O assunto, notoriamente, causava enorme aflição ao deputado, que sempre preferiu esquivar-se do tema. Durante os tempos
inquisitoriais do
mensalão,
Genoíno participou do Roda Viva, na TV Cultura. Depois de horas de ataques violentos à sua honra, com entrevistadores notoriamente a serviço de partidos de oposição,
Genoino, ao final da sessão, a qual havia enfrentado galhardamente, respondendo às questões mais espinhosas, encontrava-se abatido. Paulo
Magnum, apresentador do programa, diz que tem uma última pergunta: e tasca a velha acusação do oficial militar aposentado, de que
Genoíno delatara seus companheiros antes de lhe torturarem.
Foi a mesma acusação que fez o senador
Agripino Maia, durante
sabatina recente aplicada à ministra
Dilma Roussef. Trata-se de um truque surrado da
direitaça atual, invejosa da biografia heróica dos políticos que arriscaram sua integridade física lutando contra a ditadura militar.
Genoíno respondeu, com voz embargada, que ninguém tinha o direito de cobrar por informações ditas sob tortura, lembrou que o citado militar há anos procurava atacar sua reputação, e pareceu mesmo perplexo com a baixeza de
Markum em fechar a entrevista dando voz àquela acusação. Foi uma covardia. Pouco depois,
Genoíno deu entrevista afirmando que o período mais difícil de sua vida não foram os meses em que foi torturado no
Araguai, mas aqueles meses em que esteve exposto à execração pública, durante o escândalo do
mensalão, porque se antes queriam derrotá-lo fisicamente, seus inimigos agora queriam levar-lhe a alma.

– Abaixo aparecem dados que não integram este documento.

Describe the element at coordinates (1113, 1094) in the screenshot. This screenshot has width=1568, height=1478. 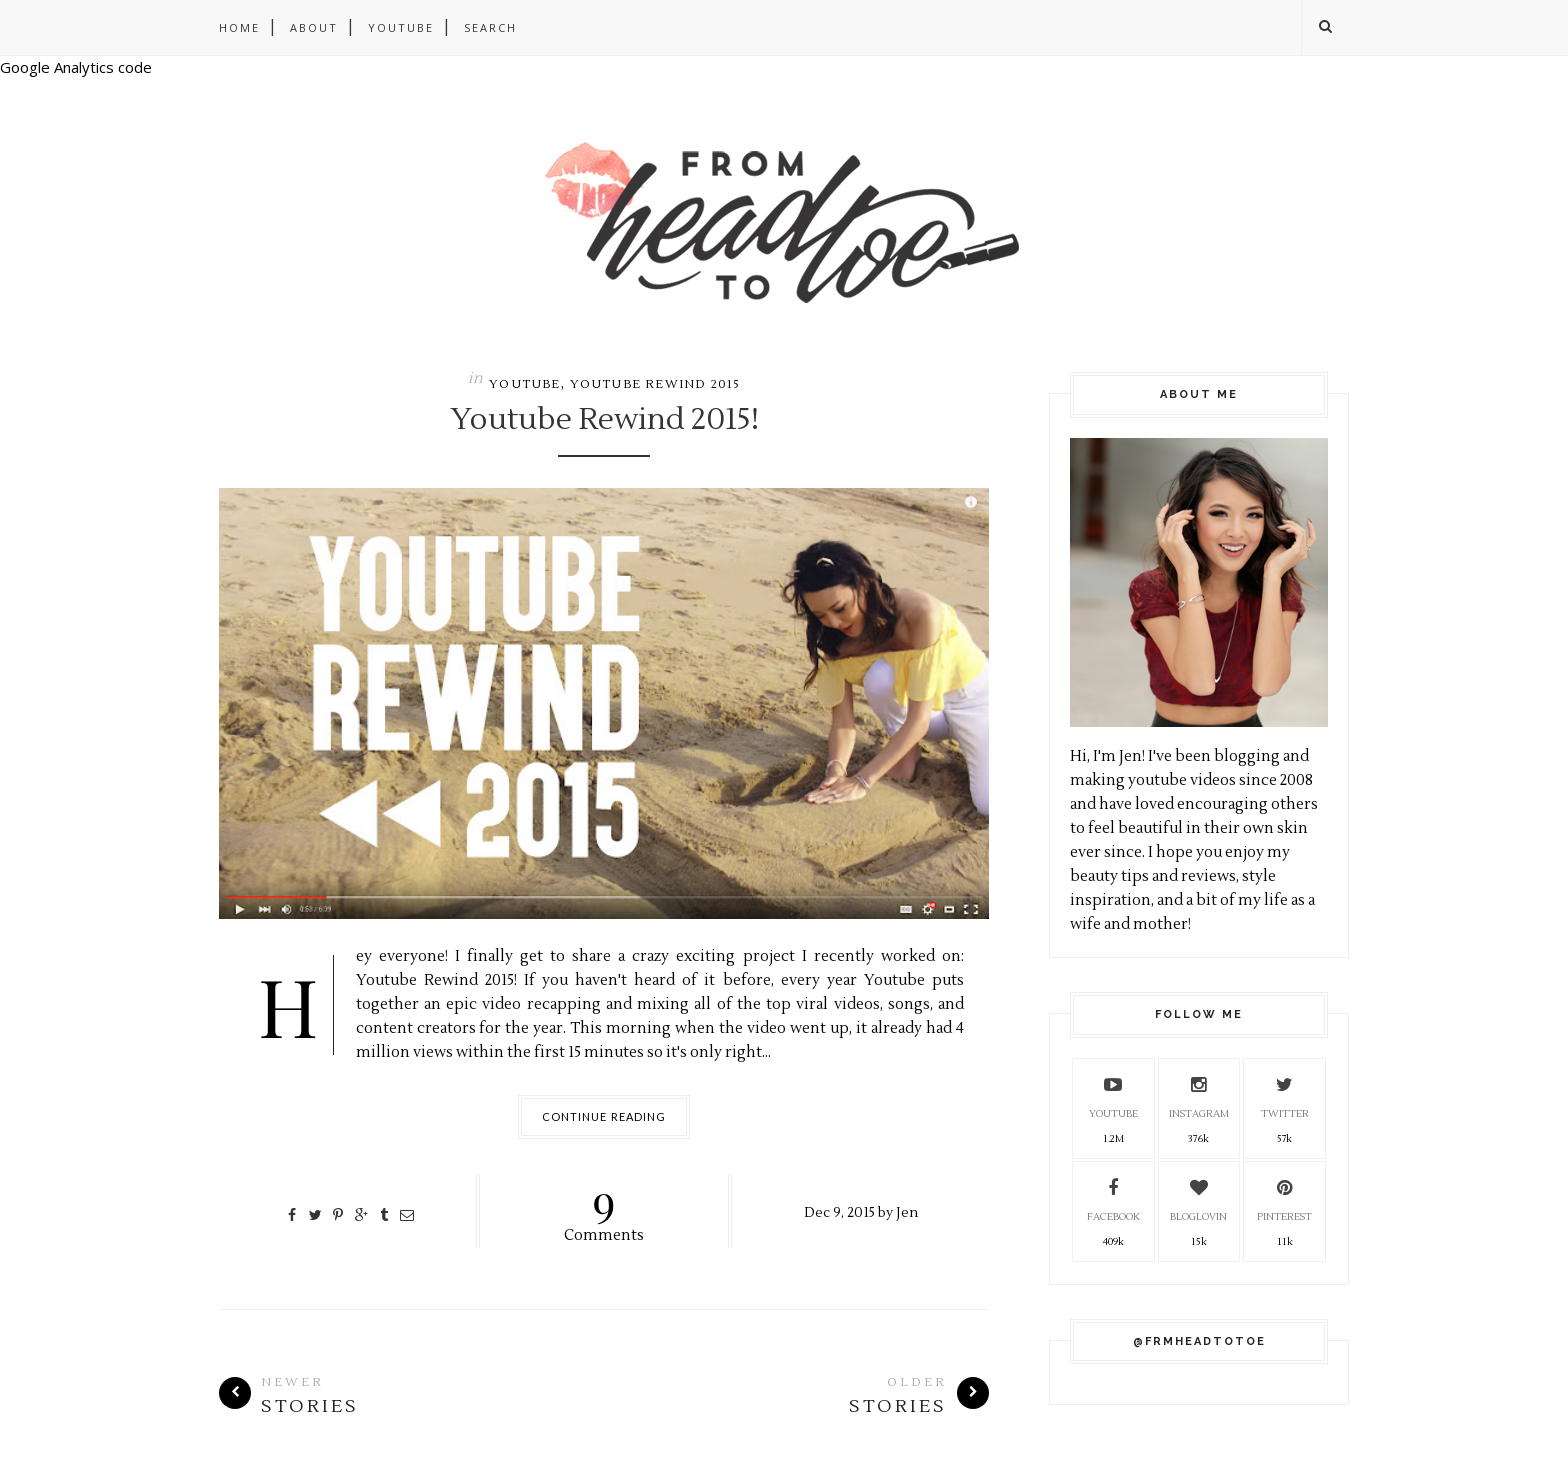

Genoíno sofreu um linchamento
midiático sem igual após a prisão de assessor de irmão seu,
barnabé infeliz do interior nordestino, com dólares na
cueca. Descobriu-se, mais tarde, que se tratava de um bandoleiro local, peixe minúsculo, sem qualquer ligação
direta com seu irmão, muito menos com Zé
Genoíno, mas o caso foi o golpe final que derrubou
Genoíno da presidência do Partido dos Trabalhadores, cargo onde já balançava desde o início do imbróglio do partido com Marcos Valério.

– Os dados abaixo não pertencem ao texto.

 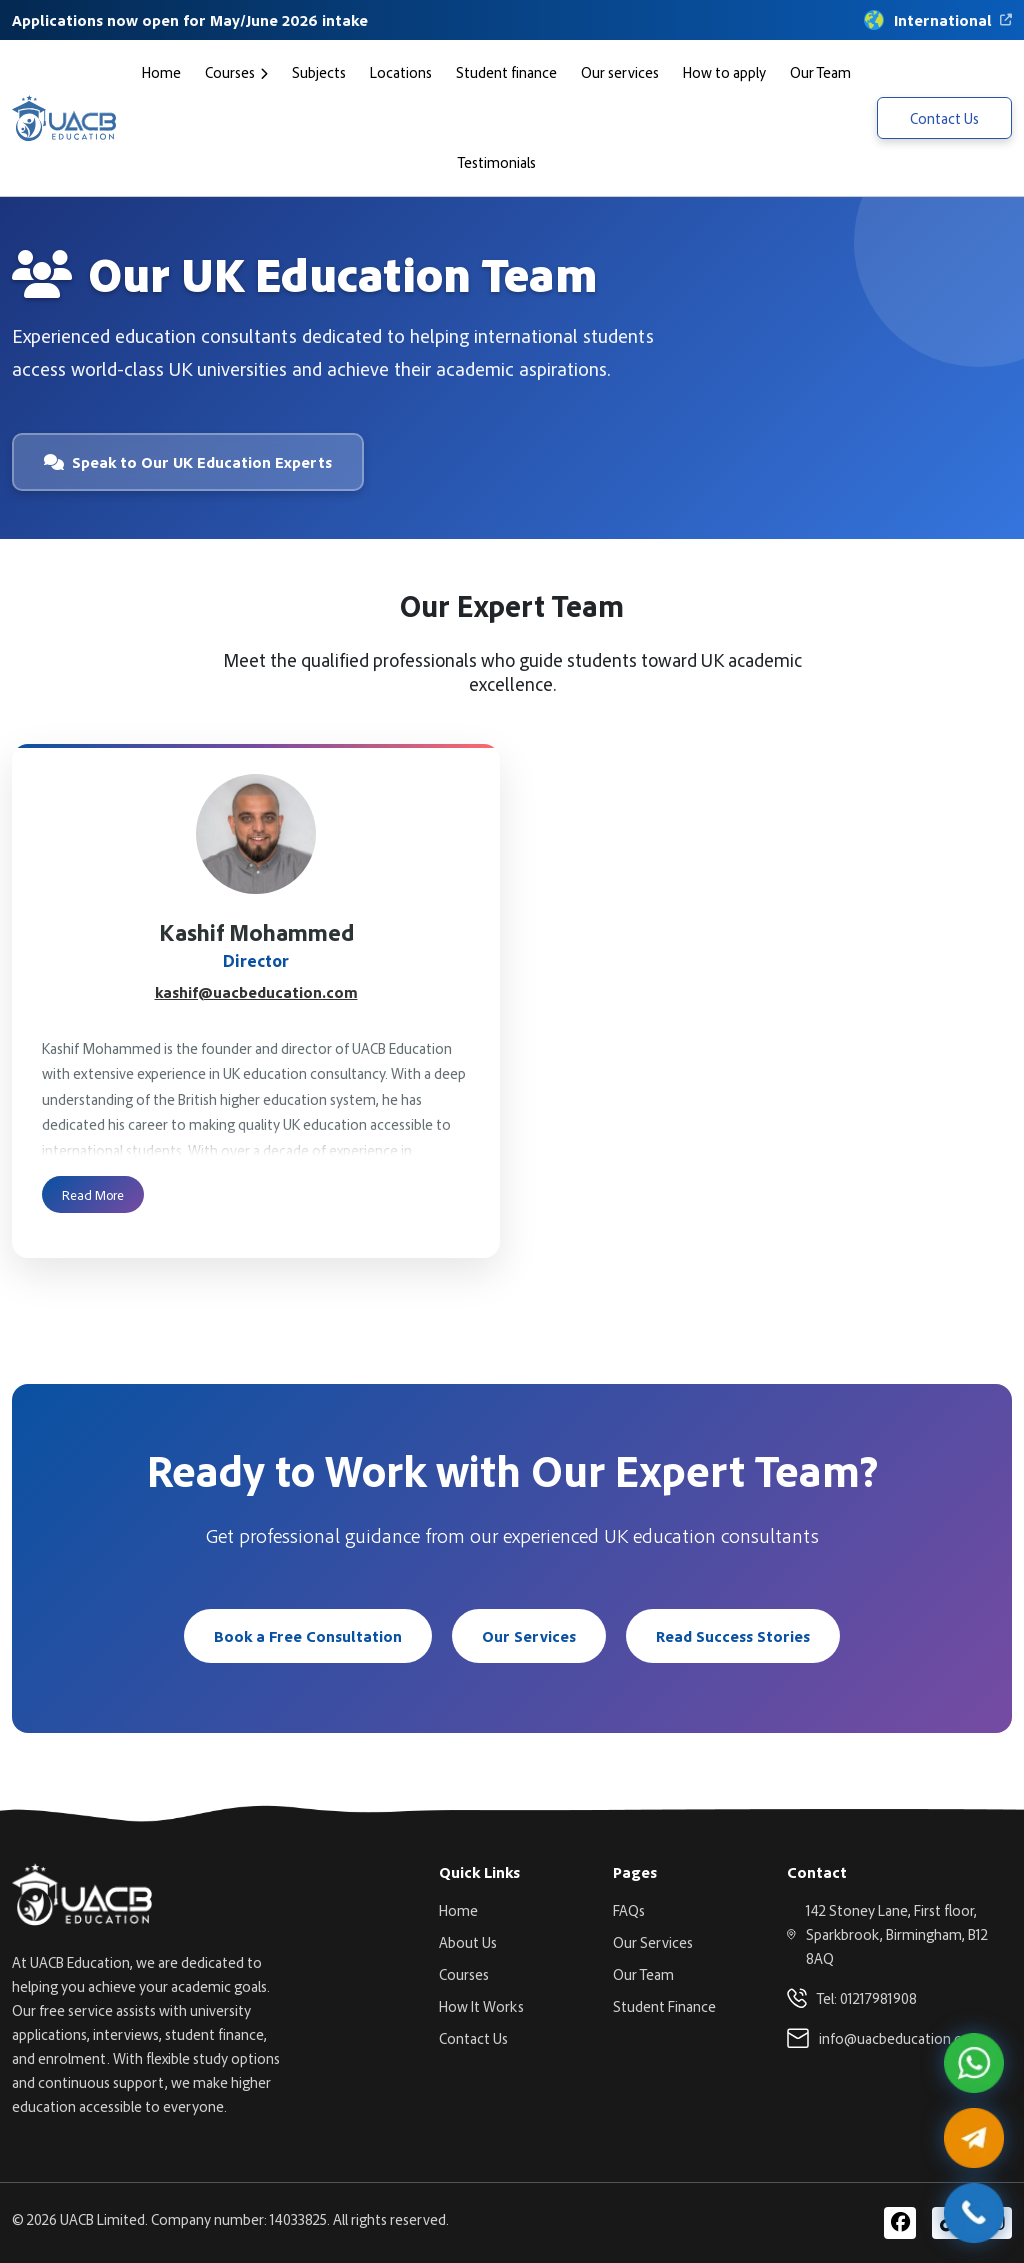 I want to click on Home, so click(x=161, y=72).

Hoje, um caminheiro, ex-soldado do exército,
Jairo Pereira, 58, contou à Folha que presenciou torturas bárbaras contra José
Genoíno. Segundo ele, o então jovem comunista recebia choques
elétricos, apanhava de pau com a cabeça coberta com gorro (qualquer semelhança com Abu
Grhai não é mera coincidência), e passava o tempo acorrentado e algemado, como animal, dentro de um buraco na terra.
Consultado pelo jornal,
Genoíno confirmou a história, agregando novos detalhes, informando por exemplo, que, havia um grupo de militares, do qual o caminheiro fazia parte, que não pertenciam ao
PIC (Pelotão de Investigações Criminais, responsáveis pelas torturas) nem eram do pessoal da selva, que davam um tratamento mais humano aos prisioneiros, levando-lhes comida e revistas.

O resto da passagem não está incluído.